::: INFORMATION :::
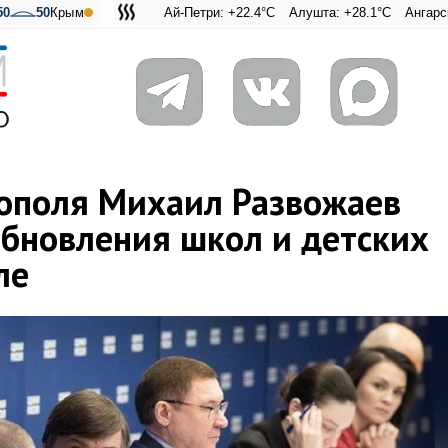
50
50
Крым
Ай-Петри: +22.4°C
Алушта: +28.1°C
Ангарский перевал
Адмиральская 
тополя Михаил Развожаев
обновления школ и детских
ле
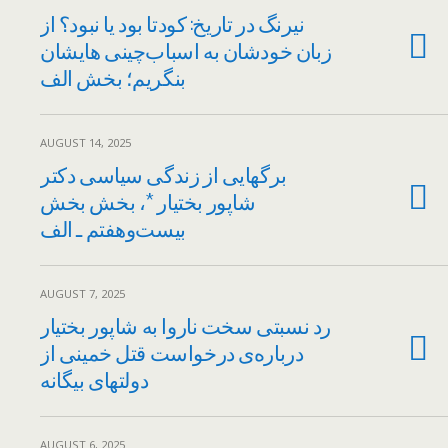
نیرنگ در تاریخ: کودتا بود یا نبود؟ از
زبان خودشان به اسباب‌چینی هایشان
بنگریم؛ بخش الف
AUGUST 14, 2025
برگهایی از زندگی سیاسی دکتر
شاپور بختیار *، بخش بخش
بیست‌وهفتم ـ الف
AUGUST 7, 2025
رد نسبتی سخت ناروا به شاپور بختیار
درباره‌ی درخواست قتل خمینی از
دولتهای بیگانه
AUGUST 6, 2025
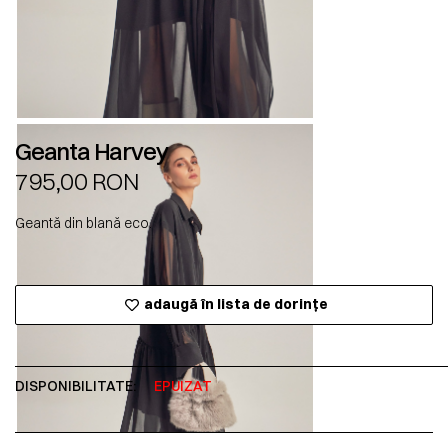
Geanta Harvey
795,00
RON
Geantă din blană eco.
adaugă în lista de dorințe
DISPONIBILITATE:
EPUIZAT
:::
- **WHAT IS NEEDED**:
The word "بختیار" may turn up on some lines of these records; say how many, with no other words.

- **ANSWER FOR THIS EXERCISE**:
2